[AIM OF THE TASK]
Look below for the line containing "豪海ジャンボ辛子明太子、広島「久家」 (109, 1001)". Output it and each remaining line of the entries exactly, and nothing else.

Records from a data source:
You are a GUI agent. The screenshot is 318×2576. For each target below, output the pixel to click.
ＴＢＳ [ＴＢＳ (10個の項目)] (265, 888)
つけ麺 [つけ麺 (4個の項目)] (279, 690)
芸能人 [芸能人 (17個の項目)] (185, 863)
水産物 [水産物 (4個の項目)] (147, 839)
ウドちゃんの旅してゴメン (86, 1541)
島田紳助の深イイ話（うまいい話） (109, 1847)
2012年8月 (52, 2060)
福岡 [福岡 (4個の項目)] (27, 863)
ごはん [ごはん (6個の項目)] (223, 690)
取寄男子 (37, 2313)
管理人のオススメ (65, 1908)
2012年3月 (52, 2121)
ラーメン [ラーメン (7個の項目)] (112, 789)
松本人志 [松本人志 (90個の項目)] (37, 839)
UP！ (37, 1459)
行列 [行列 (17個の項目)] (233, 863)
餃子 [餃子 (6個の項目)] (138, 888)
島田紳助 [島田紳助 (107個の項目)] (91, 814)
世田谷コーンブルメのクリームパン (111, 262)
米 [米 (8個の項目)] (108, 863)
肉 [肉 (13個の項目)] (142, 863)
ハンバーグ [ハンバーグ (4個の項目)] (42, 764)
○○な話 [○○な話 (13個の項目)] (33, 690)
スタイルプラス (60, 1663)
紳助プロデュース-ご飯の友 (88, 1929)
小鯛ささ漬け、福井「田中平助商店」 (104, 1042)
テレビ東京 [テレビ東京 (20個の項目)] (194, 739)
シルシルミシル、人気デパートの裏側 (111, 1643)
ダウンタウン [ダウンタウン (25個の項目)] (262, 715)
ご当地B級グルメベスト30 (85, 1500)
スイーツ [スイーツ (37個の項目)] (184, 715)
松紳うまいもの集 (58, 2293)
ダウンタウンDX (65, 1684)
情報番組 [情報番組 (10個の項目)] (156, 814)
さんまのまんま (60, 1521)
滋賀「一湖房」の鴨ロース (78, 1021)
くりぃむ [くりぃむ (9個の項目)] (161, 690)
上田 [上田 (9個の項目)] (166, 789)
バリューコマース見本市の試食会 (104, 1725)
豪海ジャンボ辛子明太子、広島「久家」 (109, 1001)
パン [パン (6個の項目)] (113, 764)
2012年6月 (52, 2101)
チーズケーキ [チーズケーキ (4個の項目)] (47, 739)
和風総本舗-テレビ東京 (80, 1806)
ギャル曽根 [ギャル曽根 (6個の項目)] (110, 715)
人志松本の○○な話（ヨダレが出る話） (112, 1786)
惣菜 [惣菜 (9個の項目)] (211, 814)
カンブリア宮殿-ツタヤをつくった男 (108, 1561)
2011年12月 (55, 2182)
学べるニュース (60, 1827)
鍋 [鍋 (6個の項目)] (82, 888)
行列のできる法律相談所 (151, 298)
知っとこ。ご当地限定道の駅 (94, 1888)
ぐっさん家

[RESULT OF THIS EXERCISE]
豪海ジャンボ辛子明太子、広島「久家」 (109, 1001)
パン [パン (6個の項目)] (113, 764)
2012年6月 (52, 2101)
チーズケーキ [チーズケーキ (4個の項目)] (47, 739)
和風総本舗-テレビ東京 (80, 1806)
ギャル曽根 [ギャル曽根 (6個の項目)] (110, 715)
人志松本の○○な話（ヨダレが出る話） (112, 1786)
惣菜 [惣菜 (9個の項目)] (211, 814)
カンブリア宮殿-ツタヤをつくった男 (108, 1561)
2011年12月 (55, 2182)
学べるニュース (60, 1827)
鍋 [鍋 (6個の項目)] (82, 888)
行列のできる法律相談所 (151, 298)
知っとこ。ご当地限定道の駅 (94, 1888)
ぐっさん家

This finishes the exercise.